Almost a year after schools first closed, the Daily Mail had to run an emergency campaign to secure more laptops for the children who were being left behind, a damning National Audit Office report concluded that the Department for Education did not even aim to provide equipment to all the children who lacked it, and 80,224 of the devices provided in the roll-out arrived after schools had reopened. While the Government slowly recognised the importance of the devices, a piece of kit is only educationally useful if it comes with the connectivity required to use it.

The inescapable reality is that, for those still on the wrong side of the digital divide, every click widened the attainment gap. Those pupils will have returned to school even further behind their peers. Meanwhile, a further 880,000 children were in households with only a mobile internet connection. I do not know about other hon. Members, but Mum’s mobile does not strike me as an acceptable solution for logging in and learning from home.

However, this is no problem for the past. Schools may be long reopened—I hope they never close again—but the days of pen and paper are long gone and the technological age that we now live in is here to stay. Homework, research, catch-up—so much is now online. The consequence is that children on the wrong side of the digital divide are now even more disadvantaged than before. That is even before we consider the wider impacts of digital exclusion, from the inability to develop digital skills for the world of work to being unable to socialise online with family, friends and peers. Not only is the reliance on connectivity indisputable, but it is growing.

If we accept that internet access and digital devices are part of a child’s learning in a modern-day classroom, then we must also recognise how essential is the kit and connectivity required for taking part. Even before covid, evidence suggested that digitally excluded young people aged 11 to 18 could be spending 60 fewer hours every year learning online at home, compared with their peers—a figure that will only have soared.

That is why I am calling for every child entitled to free school meals to have internet access and an adequate device at home. I recognise that free school meals may not be a complete measure of need, but I believe it is the best measure we have. After all, data collected before the pandemic found that the likelihood of internet access increased with income, with households with an average income of £6,000 to £10,000 being half as likely to have access compared with households earning more than £40,000.

Compared with the vast sums squandered through the pandemic, this is a low-cost, straightforward and tangible step forward. It is no silver bullet, but it would make a life-changing difference to children on the wrong side of the digital divide—children such as 10-year-old Abi in my constituency, who in lockdown secured entry to the Tiffin Girls’ School, one of the most prestigious grammar schools in the country, while working in a cramped homeless hostel with only a refurbished phone donated by Tesco Mobile to get connected.

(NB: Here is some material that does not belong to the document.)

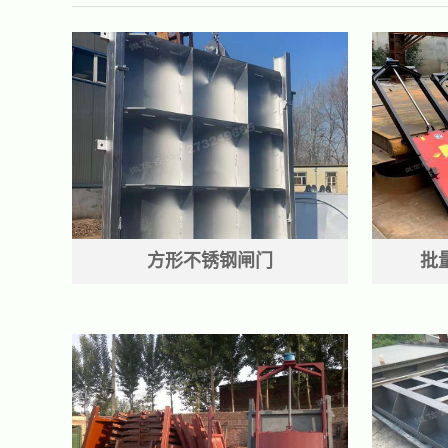
方形不锈钢闸门
批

The impact for Abi will be lifelong, but data and devices should not come down to the lottery of charitable giving; nor should they be deemed a luxury any more. They are an educational essential. This Bill would give the golden ticket that Abi received to every child entitled to free school meals—call it social mobility, call it levelling up or whatever you want.

This is no short-term measure. A recent UNICEF report found that if action is not taken now to support children and young people, there will be an estimated gap of 4 million highly skilled workers by 2024. It took the intervention of a premier league footballer for Ministers to agree that no child should go to bed hungry. No matter where we sit in this Chamber, surely we can all agree that no child’s education should be dependent on their internet connection.

Question put and agreed to.


That Siobhain McDonagh, Julie Elliott, Darren Jones, Dame Margaret Hodge, Mrs Emma Lewell-Buck, Sir Stephen Timms, Catherine McKinnell, Kim Johnson, Apsana Begum and Stephen Hammond present the Bill.

Siobhain McDonagh accordingly presented the Bill.

Bill read the First time; to be read a Second time on Friday 18 November, and to be printed (Bill 179).